### PROBLEM DETAILS
Keep the images out and copy every entry below exactly.

### DATA RECORDS
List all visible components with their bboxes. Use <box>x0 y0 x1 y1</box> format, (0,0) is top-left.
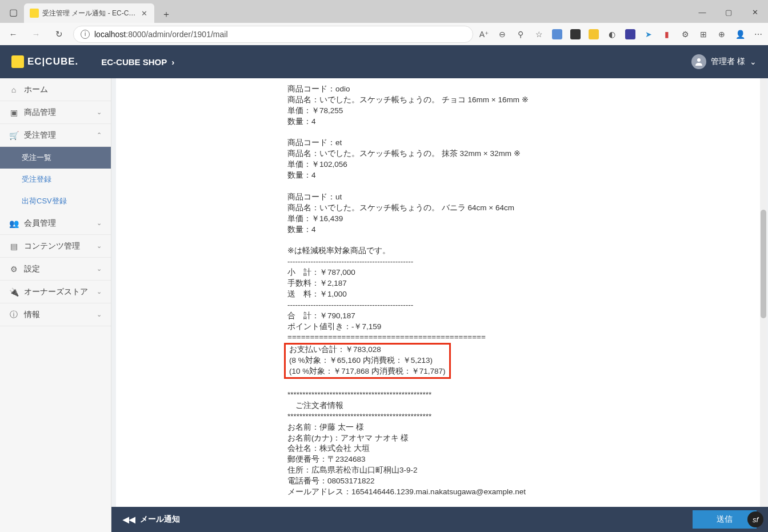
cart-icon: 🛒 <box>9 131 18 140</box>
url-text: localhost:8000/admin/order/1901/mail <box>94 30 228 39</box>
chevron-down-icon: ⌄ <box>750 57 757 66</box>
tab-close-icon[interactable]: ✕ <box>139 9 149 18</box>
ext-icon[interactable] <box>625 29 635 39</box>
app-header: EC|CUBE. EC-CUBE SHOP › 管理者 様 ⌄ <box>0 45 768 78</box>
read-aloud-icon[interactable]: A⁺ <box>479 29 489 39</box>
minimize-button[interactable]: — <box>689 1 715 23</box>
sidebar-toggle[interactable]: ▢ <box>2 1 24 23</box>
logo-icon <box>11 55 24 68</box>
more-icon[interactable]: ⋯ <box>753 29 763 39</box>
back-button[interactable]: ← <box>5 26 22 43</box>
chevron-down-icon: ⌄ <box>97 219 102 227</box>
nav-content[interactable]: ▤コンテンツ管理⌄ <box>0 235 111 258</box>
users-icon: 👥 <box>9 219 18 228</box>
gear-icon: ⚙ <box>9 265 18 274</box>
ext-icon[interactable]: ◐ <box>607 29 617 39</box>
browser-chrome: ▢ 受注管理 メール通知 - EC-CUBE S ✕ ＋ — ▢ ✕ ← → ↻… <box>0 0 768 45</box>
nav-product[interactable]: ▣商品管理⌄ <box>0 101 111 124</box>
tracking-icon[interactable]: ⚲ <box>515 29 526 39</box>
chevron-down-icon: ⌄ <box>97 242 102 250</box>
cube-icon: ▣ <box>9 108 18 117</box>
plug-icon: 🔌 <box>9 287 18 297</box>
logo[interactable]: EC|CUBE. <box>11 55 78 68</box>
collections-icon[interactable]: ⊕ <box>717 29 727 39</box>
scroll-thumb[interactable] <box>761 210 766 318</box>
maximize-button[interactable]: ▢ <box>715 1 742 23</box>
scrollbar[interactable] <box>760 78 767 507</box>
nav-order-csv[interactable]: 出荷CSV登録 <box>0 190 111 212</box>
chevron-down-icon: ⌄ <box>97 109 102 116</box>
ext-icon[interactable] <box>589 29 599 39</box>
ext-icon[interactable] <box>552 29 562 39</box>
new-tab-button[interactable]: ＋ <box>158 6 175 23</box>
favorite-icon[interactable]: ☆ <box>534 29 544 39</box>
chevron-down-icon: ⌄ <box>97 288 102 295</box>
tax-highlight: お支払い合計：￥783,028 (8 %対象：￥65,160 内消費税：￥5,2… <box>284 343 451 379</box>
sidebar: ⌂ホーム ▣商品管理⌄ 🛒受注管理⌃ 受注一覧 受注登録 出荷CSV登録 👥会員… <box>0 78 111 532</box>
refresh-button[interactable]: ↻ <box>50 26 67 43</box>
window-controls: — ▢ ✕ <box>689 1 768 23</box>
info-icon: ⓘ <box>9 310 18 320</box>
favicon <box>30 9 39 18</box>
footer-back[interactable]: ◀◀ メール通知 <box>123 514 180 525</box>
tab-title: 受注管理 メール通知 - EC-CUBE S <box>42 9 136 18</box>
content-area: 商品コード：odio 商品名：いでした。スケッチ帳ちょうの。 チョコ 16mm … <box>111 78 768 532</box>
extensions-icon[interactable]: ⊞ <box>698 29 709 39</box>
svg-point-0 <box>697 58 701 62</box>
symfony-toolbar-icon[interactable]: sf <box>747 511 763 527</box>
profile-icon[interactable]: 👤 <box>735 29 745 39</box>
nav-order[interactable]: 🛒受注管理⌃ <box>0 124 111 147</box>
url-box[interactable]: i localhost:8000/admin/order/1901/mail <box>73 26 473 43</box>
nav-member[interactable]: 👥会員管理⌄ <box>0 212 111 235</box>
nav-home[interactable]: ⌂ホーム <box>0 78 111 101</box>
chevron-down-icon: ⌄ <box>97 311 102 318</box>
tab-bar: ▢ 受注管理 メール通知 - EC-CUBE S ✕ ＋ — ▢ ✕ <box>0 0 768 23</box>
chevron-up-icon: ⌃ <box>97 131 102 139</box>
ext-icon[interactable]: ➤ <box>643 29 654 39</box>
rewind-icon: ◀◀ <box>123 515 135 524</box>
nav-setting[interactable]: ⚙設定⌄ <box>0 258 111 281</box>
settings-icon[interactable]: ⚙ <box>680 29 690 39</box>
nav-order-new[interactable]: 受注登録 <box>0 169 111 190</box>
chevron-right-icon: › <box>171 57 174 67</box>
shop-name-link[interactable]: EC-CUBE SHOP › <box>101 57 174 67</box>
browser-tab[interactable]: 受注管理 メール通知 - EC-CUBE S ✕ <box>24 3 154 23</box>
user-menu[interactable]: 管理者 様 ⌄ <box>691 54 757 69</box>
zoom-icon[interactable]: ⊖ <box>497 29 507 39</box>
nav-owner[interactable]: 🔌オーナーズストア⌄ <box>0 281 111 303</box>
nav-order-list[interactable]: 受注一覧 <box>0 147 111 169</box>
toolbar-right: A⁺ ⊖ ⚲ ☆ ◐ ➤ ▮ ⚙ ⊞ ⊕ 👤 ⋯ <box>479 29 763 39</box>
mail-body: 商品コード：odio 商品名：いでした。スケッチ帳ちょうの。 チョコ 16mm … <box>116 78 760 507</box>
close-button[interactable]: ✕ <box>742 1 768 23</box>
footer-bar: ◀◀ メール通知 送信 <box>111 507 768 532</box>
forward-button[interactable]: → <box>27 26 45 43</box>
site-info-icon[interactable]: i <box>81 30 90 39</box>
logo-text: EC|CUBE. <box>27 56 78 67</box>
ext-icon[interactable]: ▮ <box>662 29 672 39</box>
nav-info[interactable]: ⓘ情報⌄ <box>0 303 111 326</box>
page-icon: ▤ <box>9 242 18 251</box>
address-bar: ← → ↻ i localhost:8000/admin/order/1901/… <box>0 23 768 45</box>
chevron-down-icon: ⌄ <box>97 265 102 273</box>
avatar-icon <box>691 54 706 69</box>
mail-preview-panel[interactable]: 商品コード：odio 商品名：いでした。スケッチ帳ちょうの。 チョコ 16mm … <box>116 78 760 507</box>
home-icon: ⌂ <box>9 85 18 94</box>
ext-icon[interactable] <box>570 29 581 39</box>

### REPLY TO THE TASK
List all visible components with their bboxes. Use <box>x0 y0 x1 y1</box> format, (0,0) is top-left.
cart-icon: 🛒 <box>9 131 18 140</box>
url-text: localhost:8000/admin/order/1901/mail <box>94 30 228 39</box>
chevron-down-icon: ⌄ <box>750 57 757 66</box>
tab-close-icon[interactable]: ✕ <box>139 9 149 18</box>
ext-icon[interactable] <box>625 29 635 39</box>
app-header: EC|CUBE. EC-CUBE SHOP › 管理者 様 ⌄ <box>0 45 768 78</box>
read-aloud-icon[interactable]: A⁺ <box>479 29 489 39</box>
minimize-button[interactable]: — <box>689 1 715 23</box>
sidebar-toggle[interactable]: ▢ <box>2 1 24 23</box>
logo-icon <box>11 55 24 68</box>
more-icon[interactable]: ⋯ <box>753 29 763 39</box>
back-button[interactable]: ← <box>5 26 22 43</box>
chevron-down-icon: ⌄ <box>97 219 102 227</box>
nav-content[interactable]: ▤コンテンツ管理⌄ <box>0 235 111 258</box>
users-icon: 👥 <box>9 219 18 228</box>
gear-icon: ⚙ <box>9 265 18 274</box>
ext-icon[interactable]: ◐ <box>607 29 617 39</box>
browser-chrome: ▢ 受注管理 メール通知 - EC-CUBE S ✕ ＋ — ▢ ✕ ← → ↻… <box>0 0 768 45</box>
nav-product[interactable]: ▣商品管理⌄ <box>0 101 111 124</box>
tracking-icon[interactable]: ⚲ <box>515 29 526 39</box>
chevron-down-icon: ⌄ <box>97 242 102 250</box>
cube-icon: ▣ <box>9 108 18 117</box>
plug-icon: 🔌 <box>9 287 18 297</box>
logo[interactable]: EC|CUBE. <box>11 55 78 68</box>
collections-icon[interactable]: ⊕ <box>717 29 727 39</box>
scroll-thumb[interactable] <box>761 210 766 318</box>
maximize-button[interactable]: ▢ <box>715 1 742 23</box>
scrollbar[interactable] <box>760 78 767 507</box>
nav-order-csv[interactable]: 出荷CSV登録 <box>0 190 111 212</box>
chevron-down-icon: ⌄ <box>97 109 102 116</box>
ext-icon[interactable] <box>589 29 599 39</box>
ext-icon[interactable] <box>552 29 562 39</box>
new-tab-button[interactable]: ＋ <box>158 6 175 23</box>
favorite-icon[interactable]: ☆ <box>534 29 544 39</box>
chevron-down-icon: ⌄ <box>97 288 102 295</box>
tax-highlight: お支払い合計：￥783,028 (8 %対象：￥65,160 内消費税：￥5,2… <box>284 343 451 379</box>
sidebar: ⌂ホーム ▣商品管理⌄ 🛒受注管理⌃ 受注一覧 受注登録 出荷CSV登録 👥会員… <box>0 78 111 532</box>
refresh-button[interactable]: ↻ <box>50 26 67 43</box>
window-controls: — ▢ ✕ <box>689 1 768 23</box>
info-icon: ⓘ <box>9 310 18 320</box>
favicon <box>30 9 39 18</box>
footer-back[interactable]: ◀◀ メール通知 <box>123 514 180 525</box>
tab-title: 受注管理 メール通知 - EC-CUBE S <box>42 9 136 18</box>
content-area: 商品コード：odio 商品名：いでした。スケッチ帳ちょうの。 チョコ 16mm … <box>111 78 768 532</box>
extensions-icon[interactable]: ⊞ <box>698 29 709 39</box>
svg-point-0 <box>697 58 701 62</box>
symfony-toolbar-icon[interactable]: sf <box>747 511 763 527</box>
profile-icon[interactable]: 👤 <box>735 29 745 39</box>
nav-order[interactable]: 🛒受注管理⌃ <box>0 124 111 147</box>
url-box[interactable]: i localhost:8000/admin/order/1901/mail <box>73 26 473 43</box>
nav-member[interactable]: 👥会員管理⌄ <box>0 212 111 235</box>
nav-home[interactable]: ⌂ホーム <box>0 78 111 101</box>
chevron-down-icon: ⌄ <box>97 311 102 318</box>
tab-bar: ▢ 受注管理 メール通知 - EC-CUBE S ✕ ＋ — ▢ ✕ <box>0 0 768 23</box>
chevron-up-icon: ⌃ <box>97 131 102 139</box>
ext-icon[interactable]: ➤ <box>643 29 654 39</box>
rewind-icon: ◀◀ <box>123 515 135 524</box>
nav-setting[interactable]: ⚙設定⌄ <box>0 258 111 281</box>
settings-icon[interactable]: ⚙ <box>680 29 690 39</box>
nav-order-new[interactable]: 受注登録 <box>0 169 111 190</box>
chevron-right-icon: › <box>171 57 174 67</box>
shop-name-link[interactable]: EC-CUBE SHOP › <box>101 57 174 67</box>
browser-tab[interactable]: 受注管理 メール通知 - EC-CUBE S ✕ <box>24 3 154 23</box>
user-menu[interactable]: 管理者 様 ⌄ <box>691 54 757 69</box>
zoom-icon[interactable]: ⊖ <box>497 29 507 39</box>
nav-owner[interactable]: 🔌オーナーズストア⌄ <box>0 281 111 303</box>
nav-order-list[interactable]: 受注一覧 <box>0 147 111 169</box>
toolbar-right: A⁺ ⊖ ⚲ ☆ ◐ ➤ ▮ ⚙ ⊞ ⊕ 👤 ⋯ <box>479 29 763 39</box>
mail-body: 商品コード：odio 商品名：いでした。スケッチ帳ちょうの。 チョコ 16mm … <box>116 78 760 507</box>
close-button[interactable]: ✕ <box>742 1 768 23</box>
footer-bar: ◀◀ メール通知 送信 <box>111 507 768 532</box>
forward-button[interactable]: → <box>27 26 45 43</box>
site-info-icon[interactable]: i <box>81 30 90 39</box>
logo-text: EC|CUBE. <box>27 56 78 67</box>
ext-icon[interactable]: ▮ <box>662 29 672 39</box>
nav-info[interactable]: ⓘ情報⌄ <box>0 303 111 326</box>
page-icon: ▤ <box>9 242 18 251</box>
address-bar: ← → ↻ i localhost:8000/admin/order/1901/… <box>0 23 768 45</box>
chevron-down-icon: ⌄ <box>97 265 102 273</box>
avatar-icon <box>691 54 706 69</box>
mail-preview-panel[interactable]: 商品コード：odio 商品名：いでした。スケッチ帳ちょうの。 チョコ 16mm … <box>116 78 760 507</box>
home-icon: ⌂ <box>9 85 18 94</box>
ext-icon[interactable] <box>570 29 581 39</box>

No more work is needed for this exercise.